Tax Facts

Post-Reform Workaround for Tax-Preferred Charitable Gifts This Holiday Season

by Prof. Robert Bloink and Prof. William H. Byrnes

As we approach the end of the second full year since the major 2017 tax reform legislation was made effective, many clients are fully aware that they might not be eligible for the federal tax deduction for charitable donations every year—unless those donations are very substantial. Charitably minded clients who have contributed to an IRA and reached age 70 ½, however, can continue to receive a tax benefit for even smaller charitable donations every year. For clients interested in supporting a charity and simultaneously reducing taxable income—without itemizing tax deductions—the December 31 deadline for making a qualified charitable distribution (QCD) is fast approaching—so the time to act is now.

The Qualified Charitable Distribution Mechanics


Late in 2015, Congress made the QCDprovisions permanent, so that charitably-minded clients can direct up to $100,000 in IRA funds per year to charity and reap the tax benefits even post-tax reform. The $100,000 cap is a per-person cap, so that married taxpayers can direct up to $200,000 to charity each year so long as each spouse has their own IRA.

If a client is over age 70 ½, a transfer made directly from the client's IRA to a qualified charity (generally, 501(c)(3) organizations, but not donor-advised funds, foundations or charitable gift annuities) will count toward the client's RMD and is entirely nontaxable. Beneficiaries who are over age 70 ½ are also permitted to make QCDs, so long as the beneficiary also meets all other basic requirements for the transaction

QCDs can only be made from a traditional IRA or an inherited IRA. Tax-preferred accounts such as SIMPLE IRAs, SEP IRAs and Roth IRAs generally do not qualify, although QCDs can be made from SEP IRAs and SIMPLE IRAs that are not ongoing. To be ongoing, an employer must have made a contribution to the SEP or SIMPLE IRA for the plan year when the contribution would be made.

In order to have the distribution counted as aQCD, the client must have the amount transferred directly to charity and report that amount on his or her tax return as aQCD. The full amount is reported on the client's Form 1040 under IRA distributions, but the client enters "0" if the entire amount was aQCD(noting "QCD" next to that line).
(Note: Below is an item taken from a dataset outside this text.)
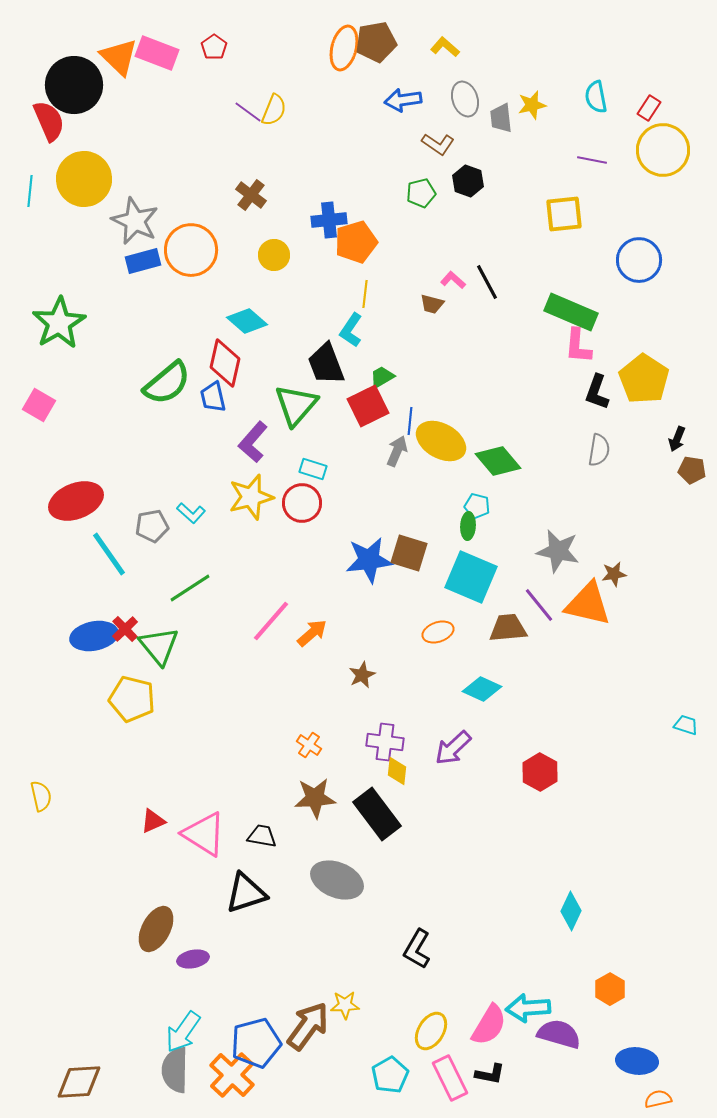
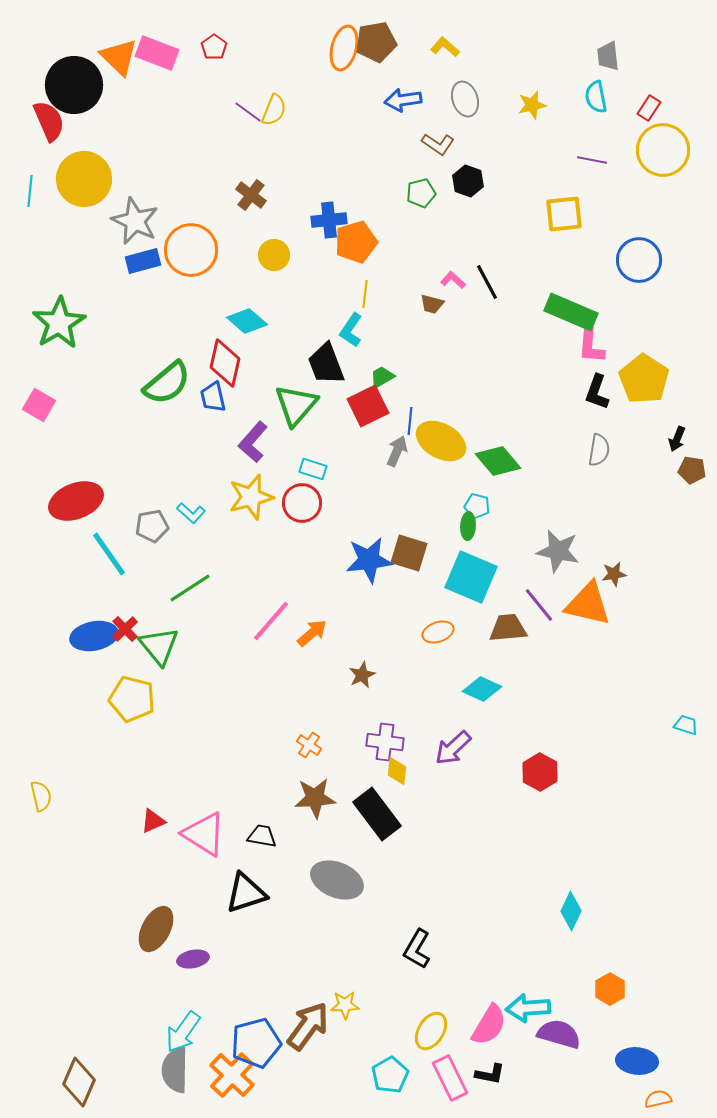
gray trapezoid at (501, 118): moved 107 px right, 62 px up
pink L-shape at (578, 346): moved 13 px right
brown diamond at (79, 1082): rotated 63 degrees counterclockwise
As with any other charitable contribution, the client should obtain substantiation from the charity that confirms the transaction from the charity. The documentation should state that no goods or services were provided in exchange for the donation. It’s important that the client save all documentation relating to the transaction.

Reaping the QCD Tax Benefits


The QCD provides a valuable tax benefit for charitably minded clients who are unable to itemize because of the higher standard deduction post-reform. Clients who reached age 70 ½ during 2019 can take the QCD by December 31—and clients whose first RMD was not due until April 1, 2019 (i.e., clients who turned age 70 ½ in 2018) can still take a QCD for 2018 by year-end.

While the client will not be entitled to the typical federal income tax deduction for charitable donations if theQCDstrategy is used, the QCD amount is not included in the client's income for the year—and it satisfies the client’s required minimum distribution obligations. This can help the client avoid jumping into a higher income tax bracket, which could also trigger application of higher capital gains rates and the net investment income tax, as well as higher Medicare surcharges and phaseouts of other valuable tax benefits.

Importantly, clients should remember that the amount of the QCD can exceed the amount of the client’s RMD for the year (it just cannot exceed the $100,000 cap). However, the QCD can only include taxable IRA funds (meaning that the client’s basis in the IRA, including nondeductible contributions, cannot be transferred to the charitable organization as a QCD). When a client’s IRA contains both deductible and non-deductible contributions, the usual pro-rata rules do not apply and the QCD is simply taken from the deductible portion first.

The direct transfer element of the transaction is important for ensuring that the client receives the valuable tax benefits of QCD treatment—the amounts should be transferred directly from the IRA custodian to the charity. The client should never receive a check directly from the IRA unless that check is made payable to the charity.

Conclusion


The QCD option provides a valuable tax benefit for clients who are required to take RMDs but don’t have enough deductions to itemize. The deadline is fast approaching, so clients with charitable giving goals should begin selecting their charitable beneficiaries now.